World Wetlands Day (Sunday February 2) provides an opportunity to highlight the important role wetlands play in our environment and to spotlight work being done to protect them.
A wetland is an area of land saturated with water permanently or seasonally. Wetlands include swamps and marshes, lakes and rivers, estuaries and tidal flats, wet grasslands and peat bogs.
Wetlands play a number of roles to keep our environment healthy, principally water purification, flood control and shoreline stability. They are considered the most biologically diverse ecosystem, providing a home to a wide range of plant and animal life.
The importance of wetlands was formally recognised in 1971 when an international Wetland Convention was signed in Ramsar, in Iran. This is the only global environmental treaty covering a particular ecosystem.
World Wetlands Day is held every year, on February 2, to mark the signing of the Wetlands Convention in Ramsar.
New Zealand is one of 168 countries to have signed the Ramsar Convention. The signatories have committed to the conservation and “wise use” of wetlands so they can be sustained economically, socially and environmentally. These countries have designated 2168 wetland sites, covering more than 206 million hectares, as internationally significant.
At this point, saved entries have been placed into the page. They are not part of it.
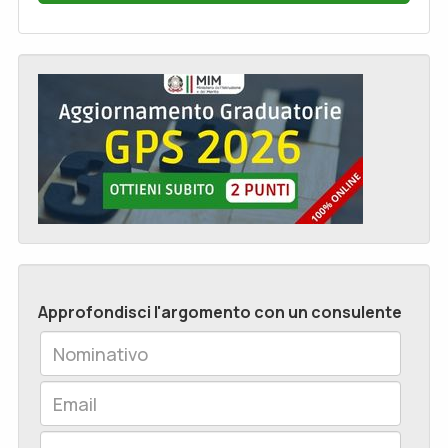
Approfondisci l'argomento con un consulente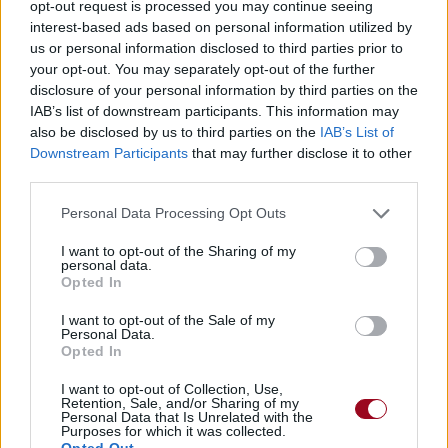
opt-out request is processed you may continue seeing
Trouver des vinyles et des CD sur
interest-based ads based on personal information utilized by
Trouver un instrument de musique ou une partition au
us or personal information disclosed to third parties prior to
meilleur prix sur
your opt-out. You may separately opt-out of the further
disclosure of your personal information by third parties on the
IAB’s list of downstream participants. This information may
Paroles + Traduction
Téléchargement
Vidéos
⇑
also be disclosed by us to third parties on the
IAB’s List of
Downstream Participants
that may further disclose it to other
Commentaires
third parties.
Personal Data Processing Opt Outs
Paroles + Traduction
Téléchargement
Vidéos
⇑
I want to opt-out of the Sharing of my
Commentaires
personal data.
Opted In
Dire «merci» pour cette traduction
Corriger une erreur
I want to opt-out of the Sale of my
Personal Data.
Opted In
I want to opt-out of Collection, Use,
Retention, Sale, and/or Sharing of my
Personal Data that Is Unrelated with the
Purposes for which it was collected.
Opted Out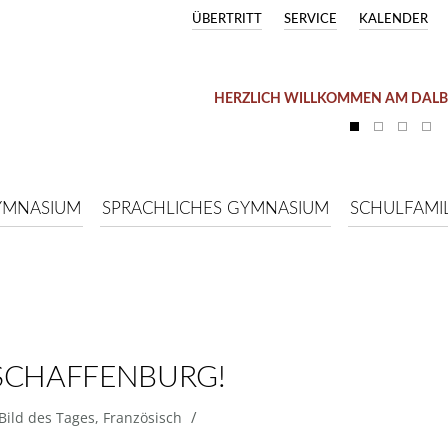
ÜBERTRITT
SERVICE
KALENDER
HERZLICH WILLKOMMEN AM DAL
YMNASIUM
SPRACHLICHES GYMNASIUM
SCHULFAMIL
SCHAFFENBURG!
/
Bild des Tages
,
Französisch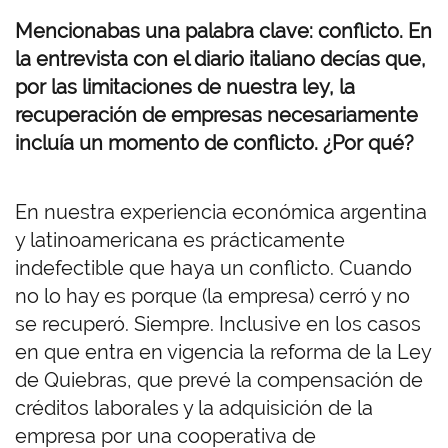
Mencionabas una palabra clave: conflicto. En
la entrevista con el diario italiano decías que,
por las limitaciones de nuestra ley, la
recuperación de empresas necesariamente
incluía un momento de conflicto. ¿Por qué?
En nuestra experiencia económica argentina
y latinoamericana es prácticamente
indefectible que haya un conflicto. Cuando
no lo hay es porque (la empresa) cerró y no
se recuperó. Siempre. Inclusive en los casos
en que entra en vigencia la reforma de la Ley
de Quiebras, que prevé la compensación de
créditos laborales y la adquisición de la
empresa por una cooperativa de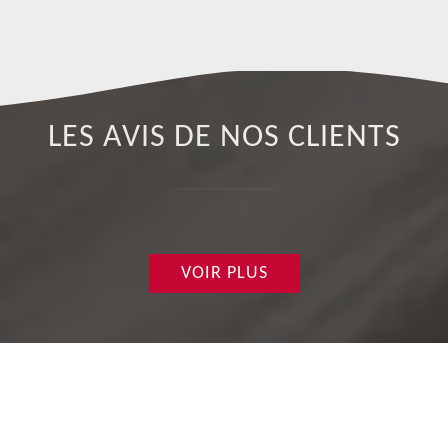
LES AVIS DE NOS CLIENTS
VOIR PLUS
Six sites in New Zealand, covering more than 55,000 hectares, are included in the list of internationally significant wetlands. New Zealand’s Ramsar sites are:
- Firth of Thames - Hauraki
- Kopuatai Peat Dome - Waikato
- Whangamarino wetland - Waikato
- Manawatu River Estuary - Horowhenua
- Farewell Spit - top of the South Island
- Awarua Waituna Lagoon - Southland
Examples of DOC's protection work
The Arawai Kākāriki Wetland Restoration Programme
Co-ordinated by DOC, the Arawai Kākāriki Wetland Restoration Programme, involves work to protect and restore wetlands plus research to gain a better understanding of wetland ecosystems.
The programme, which began in 2007, focuses on three important wetland sites
- Whangamarino wetland in Waikato - a Ramsar site
- Awarua-Waituna in Southland - a Ramsar site
- Ō Tū Wharekai covering the Ashburton Lakes and the upper Rangitata River in mid Canterbury.
DOC is working in partnership with local communities, iwi and other agencies on a broad range of conservation initiatives at these wetlands. This includes:
- wetland mapping to prioritise areas to be restored
- weed control
- fencing - to protect wetlands from farm animals and to reduce sediment and nutrient flow into waterways
- working with regional councils on water quality initiatives
- raising awareness of the importance of wetlands and promoting sustainable land use
- providing recreation facilities so people can enjoy wetlands without harming them
Knowledge gained from the work at the Arawai Kākāriki sites is being applied in managing other wetlands.
DOC and Fonterra partnership
Last year DOC and Fonterra signed a $20 million, 10 year agreement to improve the natural habitats of key waterways around New Zealand. The partnership is focusing initially on five key catchments in significant dairying regions. These are:
- Kaipara Harbour - Northland
- Firth of Thames - Hauraki - a Ramsar site
- Waikato Peat Lakes - Waikato
- Te Waihora-Lake Ellesmere - Canterbury
- Awarua-Waituna - Southland - a Ramsar site
DOC and Fonterra are working together at these sites to make them living examples of how dairy farming and natural New Zealand environments can successfully coexist. The partnership involves DOC working with Fonterra, local communities, iwi and farmers to help clean up waterways and wetlands at the five selected catchment areas. The work will include:
- planting trees alongside streams and rivers to improve water quality
- managing pests and weeds
- making sure that the right habitats are in place around farms to enhance biodiversity and provide homes for native fish and birds.
Wetland Restoration Symposium 12-14 February
DOC, Fonterra, Auckland Council, Unitec, Landcare Research, NIWA and Northland Regional Council are sponsoring the 6th National Wetland Restoration Symposium in Auckland from February 12 to 14.
The symposium brings together scientists who specialise in wetlands with managers and owners of wetlands to share knowledge about restoring these sites. This year it as at Unitec’s Mt Albert Campus in Auckland.
The symposium will cover a range of topics, including:
- the links between wetlands and climate
- coping with weather extremes when restoring wetlands
- a special focus on urban wetlands and the role of constructed wetlands – those created as part of the construction of storm water and waste treatment plants.
Keynote speakers include New Zealander of the Year 2013, Dame Anne Salmond and Dr Dave Campbell from Waikato University.